If you compare these ratings (especially the positive, negative and neutral ratings of each song) to the participants pointing performance in Figures 1-5, we can see that whether or not a participant knew or liked a song did not seem to have an affect on performance. Some more useful qualitative data: Participant 3 made an interesting suggestion that there are more errors horizontally because you must use both parts of the brain to view the target (when moving from one side of the screen to the other.) This participant also claimed that he was not paying attention to the songs. This could be true, as his graph shows higher R^2 values compared to graphs for the other participants, which suggests the data is less spread out and thus that he was not getting distracted by the music. Participant 4 claimed that she sometimes zoned out of the songs, particularly those without lyrics, and started thinking about her life while doing the task. This gives us some insight into why, perhaps, Electro music (that has fewer unique lyrics) shows the worst TP. Also, she said that in the no music condition she got distracted by the people talking around her (as there were other people in the lab.) In general, though, she seemed to be getting really into the songs she knew, bobbing her head or mouthing the lyrics if she knew them. Participant 2 occasionally stopped to move the mouse in a more comfortable position, so her movements were not always very smooth. Also, she wore contacts, and said her eyes were hurting so she had to take a short break between some conditions. Participant 5 seemed like he didn t want to be there, he said he wanted to be outdoors because it was a nice day. So he may have been less invested in the experiment. Participants may have placed more importance on either speed or accuracy, even though they were all given the same instructions at the beginning ( we are testing speed but you must still be accurate. ) For example, Participant 3 seemed like he was really focusing on being accurate, rather than fast, especially for small targets. All participants seemed to be getting bored or tired as the experiment went on.

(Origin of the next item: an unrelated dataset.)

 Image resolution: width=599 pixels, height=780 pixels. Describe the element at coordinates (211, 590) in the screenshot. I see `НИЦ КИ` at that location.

Limitations Most of the qualitative feedback and things I noticed about the participants that I mentioned above are limitations to the study. Another related limitation is the fact that the experiments were conducted at different times of the day for each participant. At nighttime, there were usually more people in the MS lab, so this could have been more distracting. Results might have been different if participants were alone in a small room. Conclusion In general, it does not seem that music seems to have much of an effect on pointing performance. However, it might be worthwhile further investigate why TP was lowest for Electro songs. More songs need to be tested in order to make any fair claims. In general though, perhaps we, as students (who often work in all sorts of noisy, distracting environments), are used to background noise and have therefore learnt to ignore it for the most part when we have to concentrate on a task.